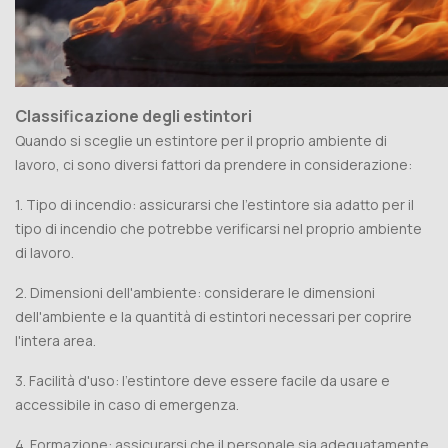
Classificazione degli estintori
Quando si sceglie un estintore per il proprio ambiente di
lavoro, ci sono diversi fattori da prendere in considerazione:
1. Tipo di incendio: assicurarsi che l'estintore sia adatto per il
tipo di incendio che potrebbe verificarsi nel proprio ambiente
di lavoro.
2. Dimensioni dell'ambiente: considerare le dimensioni
dell'ambiente e la quantità di estintori necessari per coprire
l'intera area.
3. Facilità d'uso: l'estintore deve essere facile da usare e
accessibile in caso di emergenza.
4. Formazione: assicurarsi che il personale sia adeguatamente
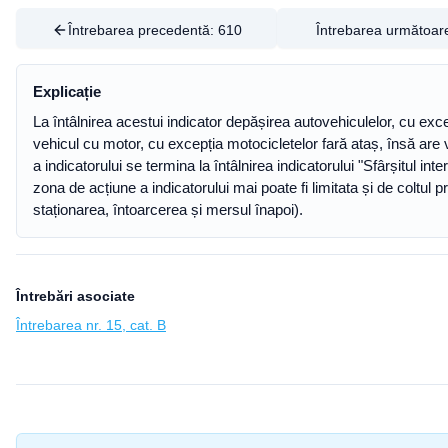
Întrebarea precedentă:
610
Întrebarea următoar
Explicație
La întâlnirea acestui indicator depășirea autovehiculelor, cu exc
vehicul cu motor, cu excepția motocicletelor fară ataș, însă ar
a indicatorului se termina la întâlnirea indicatorului "Sfârșitul in
zona de acțiune a indicatorului mai poate fi limitata și de coltul 
staționarea, întoarcerea și mersul înapoi).
Întrebări asociate
Întrebarea nr. 15, cat. B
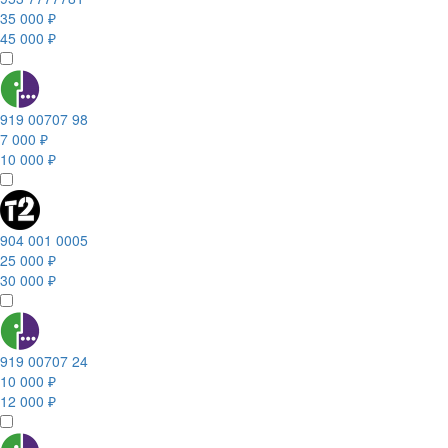
35 000 ₽
45 000 ₽
919 00707 98
7 000 ₽
10 000 ₽
904 001 0005
25 000 ₽
30 000 ₽
919 00707 24
10 000 ₽
12 000 ₽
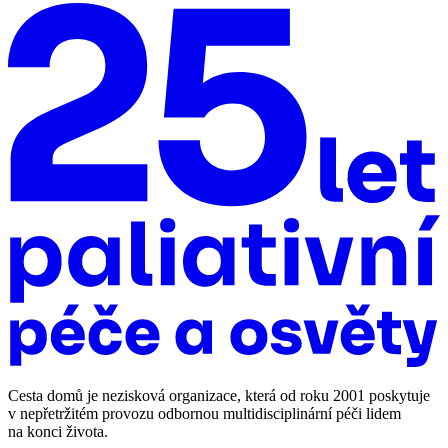
Cesta domů je nezisková organizace, která od roku 2001 poskytuje
v nepřetržitém provozu odbornou multidisciplinární péči lidem
na konci života.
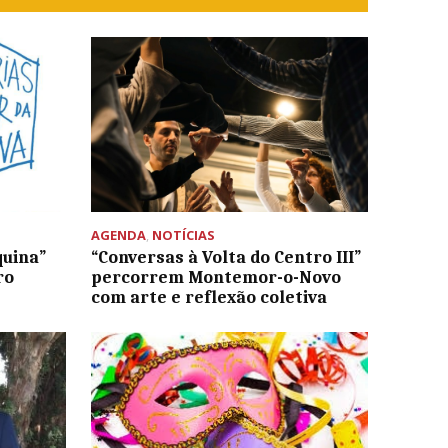
AGENDA
,
NOTÍCIAS
quina”
“Conversas à Volta do Centro III”
ro
percorrem Montemor-o-Novo
com arte e reflexão coletiva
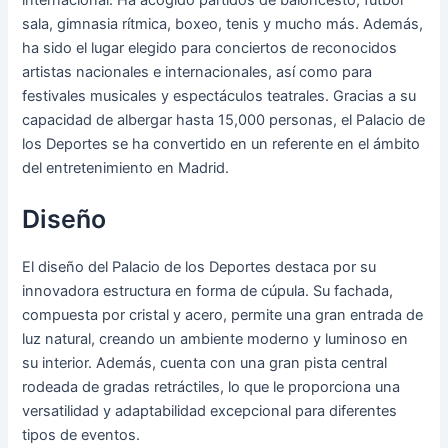
internacional. Ha acogido partidos de baloncesto, fútbol
sala, gimnasia rítmica, boxeo, tenis y mucho más. Además,
ha sido el lugar elegido para conciertos de reconocidos
artistas nacionales e internacionales, así como para
festivales musicales y espectáculos teatrales. Gracias a su
capacidad de albergar hasta 15,000 personas, el Palacio de
los Deportes se ha convertido en un referente en el ámbito
del entretenimiento en Madrid.
Diseño
El diseño del Palacio de los Deportes destaca por su
innovadora estructura en forma de cúpula. Su fachada,
compuesta por cristal y acero, permite una gran entrada de
luz natural, creando un ambiente moderno y luminoso en
su interior. Además, cuenta con una gran pista central
rodeada de gradas retráctiles, lo que le proporciona una
versatilidad y adaptabilidad excepcional para diferentes
tipos de eventos.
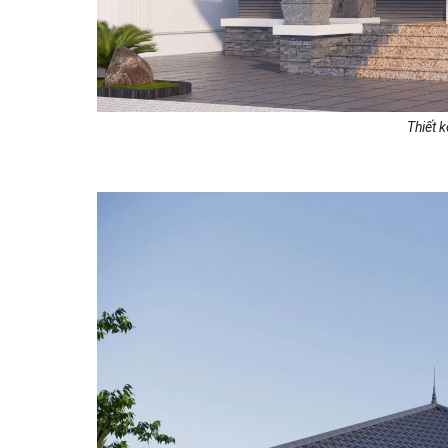
Thiết 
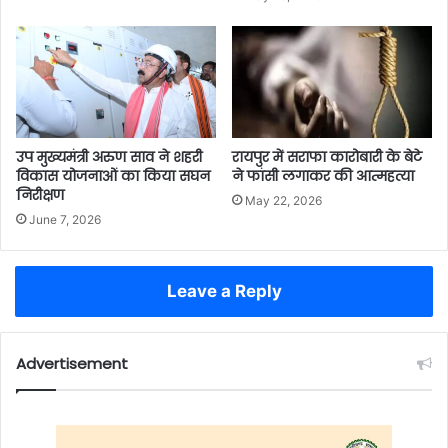
उप मुख्यमंत्री अरुण साव ने शहरी
रायपुर में सराफा कारोबारी के बेटे
विकास योजनाओं का किया सघन
ने फांसी लगाकर की आत्महत्या
निरीक्षण
May 22, 2026
June 7, 2026
Leave a Reply
Advertisement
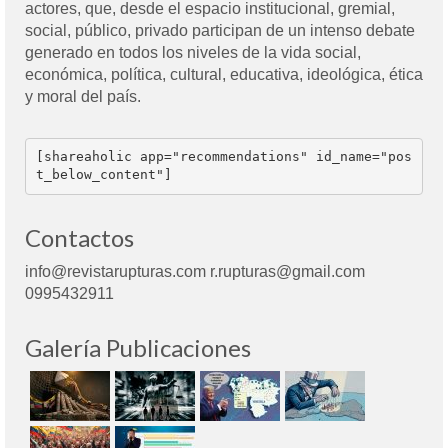
actores, que, desde el espacio institucional, gremial,
social, público, privado participan de un intenso debate
generado en todos los niveles de la vida social,
económica, política, cultural, educativa, ideológica, ética
y moral del país.
[shareaholic app="recommendations" id_name="pos
t_below_content"]
Contactos
info@revistarupturas.com r.rupturas@gmail.com
0995432911
Galería Publicaciones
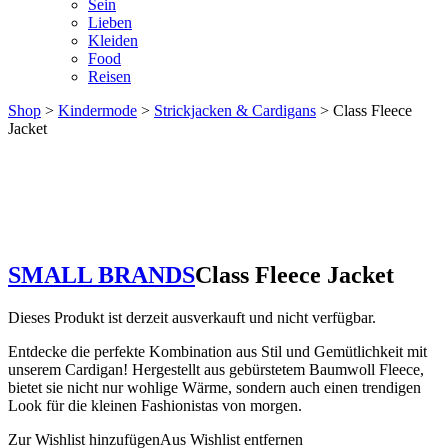
Sein
Lieben
Kleiden
Food
Reisen
Shop
>
Kindermode
>
Strickjacken & Cardigans
> Class Fleece
Jacket
SMALL BRANDS
Class Fleece Jacket
Dieses Produkt ist derzeit ausverkauft und nicht verfügbar.
Entdecke die perfekte Kombination aus Stil und Gemütlichkeit mit
unserem Cardigan! Hergestellt aus gebürstetem Baumwoll Fleece,
bietet sie nicht nur wohlige Wärme, sondern auch einen trendigen
Look für die kleinen Fashionistas von morgen.
Zur Wishlist hinzufügen
Aus Wishlist entfernen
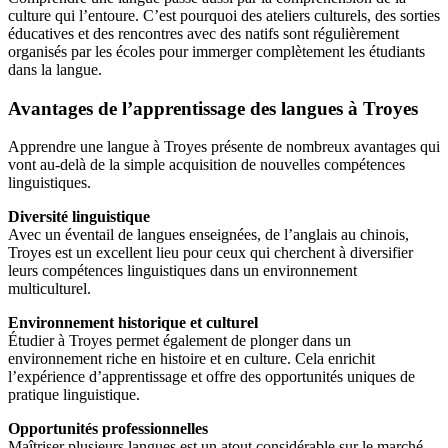
culture qui l’entoure. C’est pourquoi des ateliers culturels, des sorties
éducatives et des rencontres avec des natifs sont régulièrement
organisés par les écoles pour immerger complètement les étudiants
dans la langue.
Avantages de l’apprentissage des langues à Troyes
Apprendre une langue à Troyes présente de nombreux avantages qui
vont au-delà de la simple acquisition de nouvelles compétences
linguistiques.
Diversité linguistique
Avec un éventail de langues enseignées, de l’anglais au chinois,
Troyes est un excellent lieu pour ceux qui cherchent à diversifier
leurs compétences linguistiques dans un environnement
multiculturel.
Environnement historique et culturel
Étudier à Troyes permet également de plonger dans un
environnement riche en histoire et en culture. Cela enrichit
l’expérience d’apprentissage et offre des opportunités uniques de
pratique linguistique.
Opportunités professionnelles
Maîtriser plusieurs langues est un atout considérable sur le marché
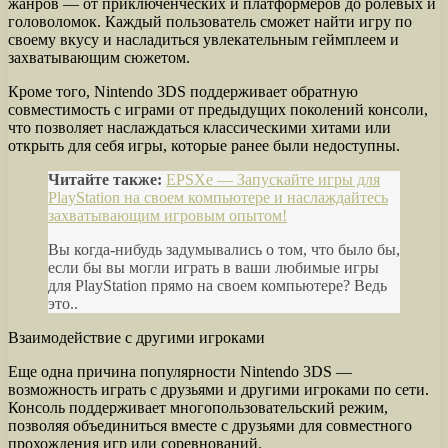
жанров — от приключенческих и платформеров до ролевых и
головоломок. Каждый пользователь сможет найти игру по
своему вкусу и насладиться увлекательным геймплеем и
захватывающим сюжетом.
Кроме того, Nintendo 3DS поддерживает обратную
совместимость с играми от предыдущих поколений консоли,
что позволяет наслаждаться классическими хитами или
открыть для себя игры, которые ранее были недоступны.
Читайте также:
EPSXe — Запускайте игры для
PlayStation на своем компьютере и наслаждайтесь
захватывающим игровым опытом!
Вы когда-нибудь задумывались о том, что было бы,
если бы вы могли играть в ваши любимые игры
для PlayStation прямо на своем компьютере? Ведь
это..
Взаимодействие с другими игроками
Еще одна причина популярности Nintendo 3DS —
возможность играть с друзьями и другими игроками по сети.
Консоль поддерживает многопользовательский режим,
позволяя объединиться вместе с друзьями для совместного
прохождения игр или соревнований.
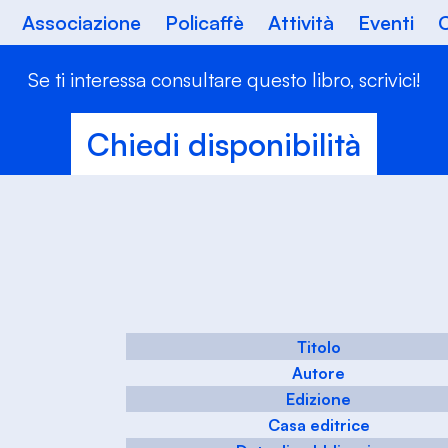
Associazione
Policaffè
Attività
Eventi
C
Se ti interessa consultare questo libro, scrivici!
Chiedi disponibilità
Titolo
Autore
Edizione
Casa editrice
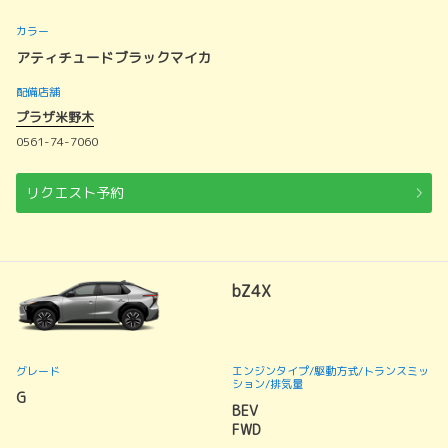
カラー
アティチュードブラックマイカ
配備店舗
プラザ米野木
0561-74-7060
リクエスト予約
bZ4X
グレード
エンジンタイプ
/駆動方式/
トランスミッ
ション
/排気量
G
BEV
FWD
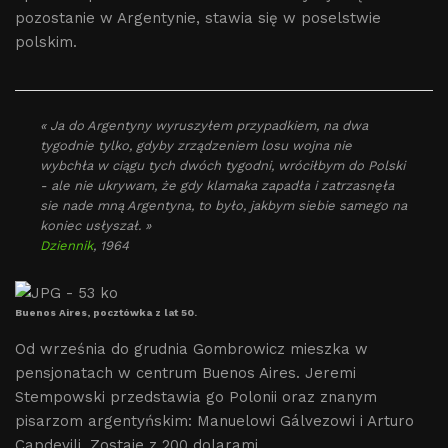
pozostanie w Argentynie, stawia się w poselstwie
polskim.
« Ja do Argentyny wyruszyłem przypadkiem, na dwa
tygodnie tylko, gdyby zrządzeniem losu wojna nie
wybchła w ciągu tych dwóch tygodni, wróciłbym do Polski
- ale nie ukrywam, że gdy klamaka zapadła i zatrzasnęła
sie nade mną Argentyna, to było, jakbym siebie samego na
koniec usłyszał. »
Dziennik
, 1964
Buenos Aires, pocztówka z lat 50.
Od września do grudnia Gombrowicz mieszka w
pensjonatach w centrum Buenos Aires. Jeremi
Stempowski przedstawia go Polonii oraz znanym
pisarzom argentyńskim: Manuelowi Gálvezowi i Arturo
Capdevili. Zostaje z 200 dolarami.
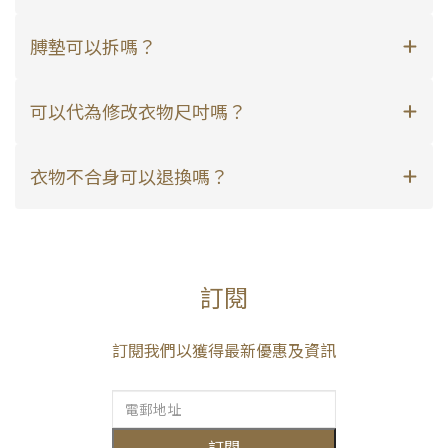
膊墊可以拆嗎？
可以代為修改衣物尺吋嗎？
衣物不合身可以退換嗎？
訂閱
訂閱我們以獲得最新優惠及資訊
訂閱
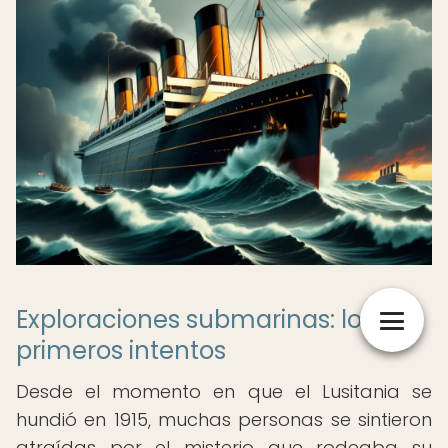
Exploraciones submarinas: los
primeros intentos
Desde el momento en que el Lusitania se
hundió en 1915, muchas personas se sintieron
atraídas por el misterio que rodeaba su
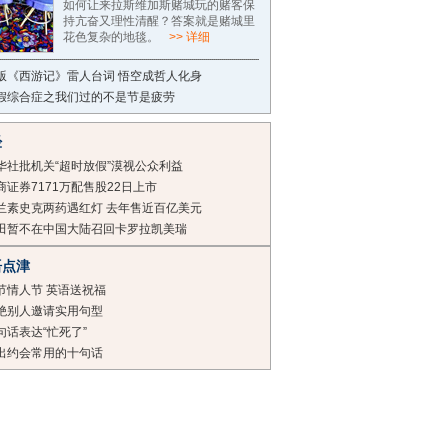
如何让来拉斯维加斯赌城玩的赌客保
持亢奋又理性清醒？答案就是赌城里
花色复杂的地毯。
>> 详细
版《西游记》雷人台词 悟空成哲人化身
假综合症之我们过的不是节是疲劳
经
华社批机关“超时放假”漠视公众利益
商证券7171万配售股22日上市
兰素史克两药遇红灯 去年售近百亿美元
田暂不在中国大陆召回卡罗拉凯美瑞
语点津
节情人节 英语送祝福
绝别人邀请实用句型
句话表达“忙死了”
出约会常用的十句话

## YOUR TASK
Everything in the entries above, apart from the images, should be printed exactly.

## THE COMPLETED TASK
Classificazione degli estintori
Quando si sceglie un estintore per il proprio ambiente di
lavoro, ci sono diversi fattori da prendere in considerazione:
1. Tipo di incendio: assicurarsi che l'estintore sia adatto per il
tipo di incendio che potrebbe verificarsi nel proprio ambiente
di lavoro.
2. Dimensioni dell'ambiente: considerare le dimensioni
dell'ambiente e la quantità di estintori necessari per coprire
l'intera area.
3. Facilità d'uso: l'estintore deve essere facile da usare e
accessibile in caso di emergenza.
4. Formazione: assicurarsi che il personale sia adeguatamente
Întrebarea precedentă:
610
Întrebarea următoar
Explicație
La întâlnirea acestui indicator depășirea autovehiculelor, cu exc
vehicul cu motor, cu excepția motocicletelor fară ataș, însă ar
a indicatorului se termina la întâlnirea indicatorului "Sfârșitul in
zona de acțiune a indicatorului mai poate fi limitata și de coltul 
staționarea, întoarcerea și mersul înapoi).
Întrebări asociate
Întrebarea nr. 15, cat. B
35 000 ₽
45 000 ₽
919 00707 98
7 000 ₽
10 000 ₽
904 001 0005
25 000 ₽
30 000 ₽
919 00707 24
10 000 ₽
12 000 ₽
Cesta domů je nezisková organizace, která od roku 2001 poskytuje
v nepřetržitém provozu odbornou multidisciplinární péči lidem
na konci života.
AGENDA
,
NOTÍCIAS
quina”
“Conversas à Volta do Centro III”
ro
percorrem Montemor-o-Novo
com arte e reflexão coletiva
internacional. Ha acogido partidos de baloncesto, fútbol
sala, gimnasia rítmica, boxeo, tenis y mucho más. Además,
ha sido el lugar elegido para conciertos de reconocidos
artistas nacionales e internacionales, así como para
festivales musicales y espectáculos teatrales. Gracias a su
capacidad de albergar hasta 15,000 personas, el Palacio de
los Deportes se ha convertido en un referente en el ámbito
del entretenimiento en Madrid.
Diseño
El diseño del Palacio de los Deportes destaca por su
innovadora estructura en forma de cúpula. Su fachada,
compuesta por cristal y acero, permite una gran entrada de
luz natural, creando un ambiente moderno y luminoso en
su interior. Además, cuenta con una gran pista central
rodeada de gradas retráctiles, lo que le proporciona una
versatilidad y adaptabilidad excepcional para diferentes
tipos de eventos.
Thiết 
उप मुख्यमंत्री अरुण साव ने शहरी
रायपुर में सराफा कारोबारी के बेटे
विकास योजनाओं का किया सघन
ने फांसी लगाकर की आत्महत्या
निरीक्षण
May 22, 2026
June 7, 2026
Leave a Reply
Advertisement
actores, que, desde el espacio institucional, gremial,
social, público, privado participan de un intenso debate
generado en todos los niveles de la vida social,
económica, política, cultural, educativa, ideológica, ética
y moral del país.
[shareaholic app="recommendations" id_name="pos
t_below_content"]
Contactos
info@revistarupturas.com r.rupturas@gmail.com
0995432911
Galería Publicaciones
Sein
Lieben
Kleiden
Food
Reisen
Shop
>
Kindermode
>
Strickjacken & Cardigans
> Class Fleece
Jacket
SMALL BRANDS
Class Fleece Jacket
Dieses Produkt ist derzeit ausverkauft und nicht verfügbar.
Entdecke die perfekte Kombination aus Stil und Gemütlichkeit mit
unserem Cardigan! Hergestellt aus gebürstetem Baumwoll Fleece,
bietet sie nicht nur wohlige Wärme, sondern auch einen trendigen
Look für die kleinen Fashionistas von morgen.
Zur Wishlist hinzufügen
Aus Wishlist entfernen
culture qui l’entoure. C’est pourquoi des ateliers culturels, des sorties
éducatives et des rencontres avec des natifs sont régulièrement
organisés par les écoles pour immerger complètement les étudiants
dans la langue.
Avantages de l’apprentissage des langues à Troyes
Apprendre une langue à Troyes présente de nombreux avantages qui
vont au-delà de la simple acquisition de nouvelles compétences
linguistiques.
Diversité linguistique
Avec un éventail de langues enseignées, de l’anglais au chinois,
Troyes est un excellent lieu pour ceux qui cherchent à diversifier
leurs compétences linguistiques dans un environnement
multiculturel.
Environnement historique et culturel
Étudier à Troyes permet également de plonger dans un
environnement riche en histoire et en culture. Cela enrichit
l’expérience d’apprentissage et offre des opportunités uniques de
pratique linguistique.
Opportunités professionnelles
Maîtriser plusieurs langues est un atout considérable sur le marché
жанров — от приключенческих и платформеров до ролевых и
головоломок. Каждый пользователь сможет найти игру по
своему вкусу и насладиться увлекательным геймплеем и
захватывающим сюжетом.
Кроме того, Nintendo 3DS поддерживает обратную
совместимость с играми от предыдущих поколений консоли,
что позволяет наслаждаться классическими хитами или
открыть для себя игры, которые ранее были недоступны.
Читайте также:
EPSXe — Запускайте игры для
PlayStation на своем компьютере и наслаждайтесь
захватывающим игровым опытом!
Вы когда-нибудь задумывались о том, что было бы,
если бы вы могли играть в ваши любимые игры
для PlayStation прямо на своем компьютере? Ведь
это..
Взаимодействие с другими игроками
Еще одна причина популярности Nintendo 3DS —
возможность играть с друзьями и другими игроками по сети.
Консоль поддерживает многопользовательский режим,
позволяя объединиться вместе с друзьями для совместного
прохождения игр или соревнований.
Associazione
Policaffè
Attività
Eventi
C
Se ti interessa consultare questo libro, scrivici!
Chiedi disponibilità
Titolo
Autore
Edizione
Casa editrice
カラー
アティチュードブラックマイカ
配備店舗
プラザ米野木
0561-74-7060
リクエスト予約
bZ4X
グレード
エンジンタイプ
/駆動方式/
トランスミッ
ション
/排気量
G
BEV
FWD
pozostanie w Argentynie, stawia się w poselstwie
polskim.
« Ja do Argentyny wyruszyłem przypadkiem, na dwa
tygodnie tylko, gdyby zrządzeniem losu wojna nie
wybchła w ciągu tych dwóch tygodni, wróciłbym do Polski
- ale nie ukrywam, że gdy klamaka zapadła i zatrzasnęła
sie nade mną Argentyna, to było, jakbym siebie samego na
koniec usłyszał. »
Dziennik
, 1964
Buenos Aires, pocztówka z lat 50.
Od września do grudnia Gombrowicz mieszka w
pensjonatach w centrum Buenos Aires. Jeremi
Stempowski przedstawia go Polonii oraz znanym
pisarzom argentyńskim: Manuelowi Gálvezowi i Arturo
Capdevili. Zostaje z 200 dolarami.
膊墊可以拆嗎？
可以代為修改衣物尺吋嗎？
衣物不合身可以退換嗎？
訂閱
訂閱我們以獲得最新優惠及資訊
訂閱
Exploraciones submarinas: los
primeros intentos
Desde el momento en que el Lusitania se
hundió en 1915, muchas personas se sintieron
atraídas por el misterio que rodeaba su
如何让来拉斯维加斯赌城玩的赌客保
持亢奋又理性清醒？答案就是赌城里
花色复杂的地毯。
>> 详细
版《西游记》雷人台词 悟空成哲人化身
假综合症之我们过的不是节是疲劳
经
华社批机关“超时放假”漠视公众利益
商证券7171万配售股22日上市
兰素史克两药遇红灯 去年售近百亿美元
田暂不在中国大陆召回卡罗拉凯美瑞
语点津
节情人节 英语送祝福
绝别人邀请实用句型
句话表达“忙死了”
出约会常用的十句话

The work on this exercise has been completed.